L’investissement en panne

Les investissements se sont contractés de 2,5 % sur les huit premiers mois de 2014. Une partie de cette baisse s’explique par les sanctions européennes, qui représentent les trois quarts des investissements directs étrangers (IDE) du pays.

Ces sanctions vont du gel des avoirs de certaines banques, d’entreprises d’Etat et des oligarques, à l’impossibilité pour certaines sociétés d’emprunter à plus de 90 jours sur les marchés internationaux.

Mais le manque d’investissement ne date pas de la crise, il est bien plus structurel et s’explique notamment par le climat des affaires. Le pays n’a en effet pas très bonne réputation – il est à la 62e place du Ease of Doing Business 2014 de la Banque mondiale, classement qui évalue l’environnement réglementaire et la facilité de développer une activité commerciale dans les différents pays du monde.

Les gisements ont dépassé leur pic de production

A cela s’ajoute un embargo sur les technologies liées à l’énergie, pourtant indispensables au développement de ce secteur. En effet, 90 % des gisements pétroliers en Sibérie ont dépassé leur pic de production et les coûts d’exploitation augmentent.

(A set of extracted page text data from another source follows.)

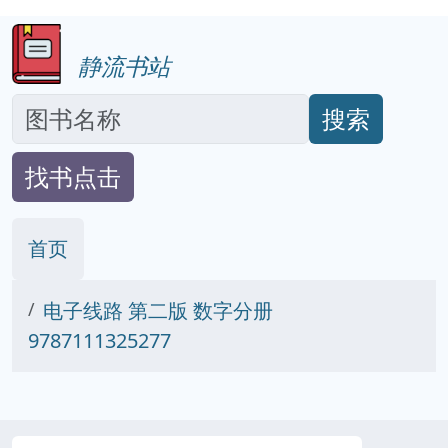
静流书站
搜索
找书点击
首页
电子线路 第二版 数字分册
9787111325277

Autre enjeu, l’exploitation des gisements situés dans l’Arctique en eaux profondes (l’Institut géologique américain estime que cela représente 20 % des réserves d’hydrocarbures planétaires restant à découvrir) et les schistes (les dernières estimations tablent sur 75 milliards de barils de pétrole et 31 573 milliards de m3 de gaz). Rien que les premiers réclament 700 milliards de dollars d’investissements d’ici à 2035 et des technologies de pointe. Or, la Russie n’a ni les moyens de payer seule, ni les technologies pour exploiter ces ressources. D’autant plus qu’elles ne sont pas rentables avec un baril à 60 dollars. Pourtant, Moscou devra bien trouver les investissements pour puiser dans ces nouvelles réserves. Sans quoi le pays verra sa rente fondre.